Stored data entries:
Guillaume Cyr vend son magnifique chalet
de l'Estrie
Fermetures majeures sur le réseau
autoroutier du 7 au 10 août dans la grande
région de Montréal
* * *
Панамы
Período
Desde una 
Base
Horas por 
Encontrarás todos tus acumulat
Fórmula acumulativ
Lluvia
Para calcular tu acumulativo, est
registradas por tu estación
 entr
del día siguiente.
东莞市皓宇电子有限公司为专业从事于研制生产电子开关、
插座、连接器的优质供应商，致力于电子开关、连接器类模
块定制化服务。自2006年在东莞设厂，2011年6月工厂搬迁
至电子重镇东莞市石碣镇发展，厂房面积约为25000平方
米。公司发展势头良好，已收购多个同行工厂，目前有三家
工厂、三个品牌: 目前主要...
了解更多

• What to do: Of all the entries above, repeat only the lines from the line that has "Fermetures majeures sur le réseau" to the line that has "région de Montréal", both lines included, exactly.

• Completed task:
Fermetures majeures sur le réseau
autoroutier du 7 au 10 août dans la grande
région de Montréal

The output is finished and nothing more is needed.